_About this exercise:_ Without the pictures, repeat all of the data exactly as it appears below.

○ ○ ○ ○ ○ ○ ○

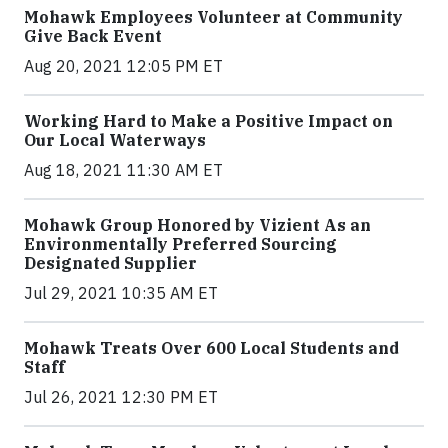
Mohawk Employees Volunteer at Community
Give Back Event
Aug 20, 2021 12:05 PM ET
Working Hard to Make a Positive Impact on
Our Local Waterways
Aug 18, 2021 11:30 AM ET
Mohawk Group Honored by Vizient As an
Environmentally Preferred Sourcing
Designated Supplier
Jul 29, 2021 10:35 AM ET
Mohawk Treats Over 600 Local Students and
Staff
Jul 26, 2021 12:30 PM ET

○ ○ ○ ○ ○ ○ ○

_Reply to the exercise:_
Mohawk Employees Volunteer at Community
Give Back Event
Aug 20, 2021 12:05 PM ET
Working Hard to Make a Positive Impact on
Our Local Waterways
Aug 18, 2021 11:30 AM ET
Mohawk Group Honored by Vizient As an
Environmentally Preferred Sourcing
Designated Supplier
Jul 29, 2021 10:35 AM ET
Mohawk Treats Over 600 Local Students and
Staff
Jul 26, 2021 12:30 PM ET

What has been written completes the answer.